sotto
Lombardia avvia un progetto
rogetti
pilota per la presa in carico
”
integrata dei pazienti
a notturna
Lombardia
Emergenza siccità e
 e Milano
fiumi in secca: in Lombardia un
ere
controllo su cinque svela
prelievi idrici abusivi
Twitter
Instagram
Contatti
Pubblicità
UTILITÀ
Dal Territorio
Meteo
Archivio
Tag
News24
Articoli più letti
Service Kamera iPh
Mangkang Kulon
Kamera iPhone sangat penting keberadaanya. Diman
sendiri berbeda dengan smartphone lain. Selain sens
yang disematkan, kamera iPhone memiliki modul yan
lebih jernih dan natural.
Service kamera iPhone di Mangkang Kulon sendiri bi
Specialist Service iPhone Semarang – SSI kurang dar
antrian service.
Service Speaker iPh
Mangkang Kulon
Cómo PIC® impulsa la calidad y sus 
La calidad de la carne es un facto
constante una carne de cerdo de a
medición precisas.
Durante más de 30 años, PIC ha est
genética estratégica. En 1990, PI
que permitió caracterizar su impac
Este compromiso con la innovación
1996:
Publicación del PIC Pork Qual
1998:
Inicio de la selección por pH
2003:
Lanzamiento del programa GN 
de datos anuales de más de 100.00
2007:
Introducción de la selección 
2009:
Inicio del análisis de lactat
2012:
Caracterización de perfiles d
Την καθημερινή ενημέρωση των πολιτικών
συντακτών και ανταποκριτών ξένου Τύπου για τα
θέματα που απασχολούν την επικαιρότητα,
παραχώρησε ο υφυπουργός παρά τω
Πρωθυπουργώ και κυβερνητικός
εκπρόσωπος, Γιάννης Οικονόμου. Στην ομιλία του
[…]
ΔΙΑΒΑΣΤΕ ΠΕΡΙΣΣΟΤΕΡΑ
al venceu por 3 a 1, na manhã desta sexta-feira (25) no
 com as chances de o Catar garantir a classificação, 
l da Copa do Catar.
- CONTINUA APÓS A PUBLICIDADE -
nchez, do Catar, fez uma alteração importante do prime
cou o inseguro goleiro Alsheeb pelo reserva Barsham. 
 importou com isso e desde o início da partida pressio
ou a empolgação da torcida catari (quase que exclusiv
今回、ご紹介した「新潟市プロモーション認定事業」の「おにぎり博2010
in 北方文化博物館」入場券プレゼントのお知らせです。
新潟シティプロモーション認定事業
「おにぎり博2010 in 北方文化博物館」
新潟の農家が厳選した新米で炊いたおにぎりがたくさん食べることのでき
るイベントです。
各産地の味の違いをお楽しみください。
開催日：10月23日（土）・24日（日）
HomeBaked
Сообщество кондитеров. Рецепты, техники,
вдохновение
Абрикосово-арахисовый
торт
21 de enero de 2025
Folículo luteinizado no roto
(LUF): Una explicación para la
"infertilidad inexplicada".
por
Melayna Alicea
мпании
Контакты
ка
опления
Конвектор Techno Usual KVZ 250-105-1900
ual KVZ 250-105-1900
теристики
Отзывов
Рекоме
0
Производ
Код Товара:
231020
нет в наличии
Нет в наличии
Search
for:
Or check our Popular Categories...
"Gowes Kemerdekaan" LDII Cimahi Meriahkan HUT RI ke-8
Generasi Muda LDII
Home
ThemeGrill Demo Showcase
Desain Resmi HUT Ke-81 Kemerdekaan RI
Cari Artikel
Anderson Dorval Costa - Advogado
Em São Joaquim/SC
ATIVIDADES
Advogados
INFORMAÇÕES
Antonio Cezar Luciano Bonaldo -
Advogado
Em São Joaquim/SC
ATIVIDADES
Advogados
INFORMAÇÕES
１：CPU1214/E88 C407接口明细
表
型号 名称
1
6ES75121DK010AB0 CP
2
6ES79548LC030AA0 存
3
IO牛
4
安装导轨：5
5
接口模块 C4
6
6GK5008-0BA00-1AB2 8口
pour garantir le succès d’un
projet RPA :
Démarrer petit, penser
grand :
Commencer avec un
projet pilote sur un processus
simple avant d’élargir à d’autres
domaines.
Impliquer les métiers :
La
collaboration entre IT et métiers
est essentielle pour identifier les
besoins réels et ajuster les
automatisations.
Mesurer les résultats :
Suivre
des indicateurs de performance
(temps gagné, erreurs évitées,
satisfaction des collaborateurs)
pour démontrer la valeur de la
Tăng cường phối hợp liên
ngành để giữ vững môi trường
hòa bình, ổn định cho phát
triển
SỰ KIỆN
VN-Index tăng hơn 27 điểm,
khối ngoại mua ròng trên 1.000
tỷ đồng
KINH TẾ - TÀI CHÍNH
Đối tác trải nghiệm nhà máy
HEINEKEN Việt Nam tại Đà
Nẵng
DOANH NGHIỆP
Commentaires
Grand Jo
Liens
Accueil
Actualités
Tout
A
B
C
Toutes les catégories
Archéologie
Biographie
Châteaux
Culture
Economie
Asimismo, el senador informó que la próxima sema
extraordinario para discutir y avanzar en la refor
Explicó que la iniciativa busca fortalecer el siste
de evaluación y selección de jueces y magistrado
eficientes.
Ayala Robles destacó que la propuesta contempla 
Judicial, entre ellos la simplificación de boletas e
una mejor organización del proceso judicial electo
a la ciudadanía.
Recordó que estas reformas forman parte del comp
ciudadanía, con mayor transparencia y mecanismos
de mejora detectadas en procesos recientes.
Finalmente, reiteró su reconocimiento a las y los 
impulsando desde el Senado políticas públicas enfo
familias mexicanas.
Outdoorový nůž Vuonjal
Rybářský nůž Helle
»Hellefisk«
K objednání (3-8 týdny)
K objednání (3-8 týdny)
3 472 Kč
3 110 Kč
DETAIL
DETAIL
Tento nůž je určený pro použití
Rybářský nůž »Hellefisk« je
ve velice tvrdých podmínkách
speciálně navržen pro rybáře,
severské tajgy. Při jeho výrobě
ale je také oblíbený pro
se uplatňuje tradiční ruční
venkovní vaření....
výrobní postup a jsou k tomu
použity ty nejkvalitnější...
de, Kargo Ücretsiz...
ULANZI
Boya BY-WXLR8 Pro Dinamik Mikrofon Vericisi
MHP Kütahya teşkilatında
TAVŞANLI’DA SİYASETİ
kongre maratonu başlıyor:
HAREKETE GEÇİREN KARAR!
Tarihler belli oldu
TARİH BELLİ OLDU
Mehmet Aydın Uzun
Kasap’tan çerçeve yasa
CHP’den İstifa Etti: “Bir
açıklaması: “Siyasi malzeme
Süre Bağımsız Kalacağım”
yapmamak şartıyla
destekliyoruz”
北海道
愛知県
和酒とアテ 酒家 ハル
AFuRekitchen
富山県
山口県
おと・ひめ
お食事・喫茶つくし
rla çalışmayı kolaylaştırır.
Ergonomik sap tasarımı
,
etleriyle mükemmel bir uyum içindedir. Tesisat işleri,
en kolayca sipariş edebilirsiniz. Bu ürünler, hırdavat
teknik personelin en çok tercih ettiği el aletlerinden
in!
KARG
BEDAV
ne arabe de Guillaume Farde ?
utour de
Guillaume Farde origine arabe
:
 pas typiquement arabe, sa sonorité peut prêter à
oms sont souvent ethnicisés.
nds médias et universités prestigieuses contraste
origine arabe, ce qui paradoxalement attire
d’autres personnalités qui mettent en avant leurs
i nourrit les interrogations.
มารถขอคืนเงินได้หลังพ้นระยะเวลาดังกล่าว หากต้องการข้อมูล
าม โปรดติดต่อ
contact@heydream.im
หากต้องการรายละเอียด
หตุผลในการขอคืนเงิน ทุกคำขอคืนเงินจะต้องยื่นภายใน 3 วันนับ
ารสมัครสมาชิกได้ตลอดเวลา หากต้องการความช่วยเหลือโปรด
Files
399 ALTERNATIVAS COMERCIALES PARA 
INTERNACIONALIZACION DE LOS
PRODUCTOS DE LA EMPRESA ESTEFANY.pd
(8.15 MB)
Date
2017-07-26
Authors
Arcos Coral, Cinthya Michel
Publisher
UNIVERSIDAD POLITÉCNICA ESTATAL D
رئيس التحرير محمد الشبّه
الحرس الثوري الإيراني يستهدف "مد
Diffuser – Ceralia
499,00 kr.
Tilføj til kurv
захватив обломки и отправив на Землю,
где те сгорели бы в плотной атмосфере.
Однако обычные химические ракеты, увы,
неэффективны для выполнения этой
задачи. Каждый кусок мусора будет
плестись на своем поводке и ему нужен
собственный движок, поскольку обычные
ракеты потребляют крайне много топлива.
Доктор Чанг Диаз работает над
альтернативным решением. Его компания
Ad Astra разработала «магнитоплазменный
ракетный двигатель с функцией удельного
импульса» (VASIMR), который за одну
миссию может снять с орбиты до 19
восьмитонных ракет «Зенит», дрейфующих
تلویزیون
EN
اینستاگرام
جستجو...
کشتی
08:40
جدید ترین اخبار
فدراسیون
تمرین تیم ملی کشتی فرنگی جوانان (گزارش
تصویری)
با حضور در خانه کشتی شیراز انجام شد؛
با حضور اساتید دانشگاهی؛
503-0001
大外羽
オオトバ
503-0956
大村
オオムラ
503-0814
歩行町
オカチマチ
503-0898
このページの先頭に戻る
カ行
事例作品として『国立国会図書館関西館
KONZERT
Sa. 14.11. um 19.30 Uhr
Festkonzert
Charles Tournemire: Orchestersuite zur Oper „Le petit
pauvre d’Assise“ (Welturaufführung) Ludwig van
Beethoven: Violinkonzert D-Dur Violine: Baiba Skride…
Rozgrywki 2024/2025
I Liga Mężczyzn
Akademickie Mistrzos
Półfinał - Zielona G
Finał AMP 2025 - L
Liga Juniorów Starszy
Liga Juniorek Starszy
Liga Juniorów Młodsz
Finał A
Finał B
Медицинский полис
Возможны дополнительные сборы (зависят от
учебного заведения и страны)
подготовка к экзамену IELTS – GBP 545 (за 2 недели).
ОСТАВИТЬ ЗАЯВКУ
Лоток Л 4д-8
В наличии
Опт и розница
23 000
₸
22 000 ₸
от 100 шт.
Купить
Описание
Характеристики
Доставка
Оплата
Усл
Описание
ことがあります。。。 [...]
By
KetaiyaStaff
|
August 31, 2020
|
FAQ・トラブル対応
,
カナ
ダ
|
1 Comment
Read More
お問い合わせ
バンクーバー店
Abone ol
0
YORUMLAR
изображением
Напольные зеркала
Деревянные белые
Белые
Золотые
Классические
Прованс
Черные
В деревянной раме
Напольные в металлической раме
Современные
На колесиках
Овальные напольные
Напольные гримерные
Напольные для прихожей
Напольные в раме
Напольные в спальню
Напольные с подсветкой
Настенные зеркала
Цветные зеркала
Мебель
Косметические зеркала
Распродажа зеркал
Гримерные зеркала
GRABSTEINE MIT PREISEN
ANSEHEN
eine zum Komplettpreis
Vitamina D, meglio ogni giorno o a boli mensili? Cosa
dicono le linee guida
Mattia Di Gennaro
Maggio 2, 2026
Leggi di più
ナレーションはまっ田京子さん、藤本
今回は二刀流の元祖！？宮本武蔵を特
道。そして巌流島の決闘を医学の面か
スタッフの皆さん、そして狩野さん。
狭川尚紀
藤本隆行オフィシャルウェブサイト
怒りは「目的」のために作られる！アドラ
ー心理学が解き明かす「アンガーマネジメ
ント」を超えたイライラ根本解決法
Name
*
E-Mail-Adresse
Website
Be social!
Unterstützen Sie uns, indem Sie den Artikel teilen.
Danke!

EXERCISE PROMPT: Using the material above, return every line that holds the string "Guillaume".

WRITTEN ANSWER:
ne arabe de Guillaume Farde ?
Guillaume Farde origine arabe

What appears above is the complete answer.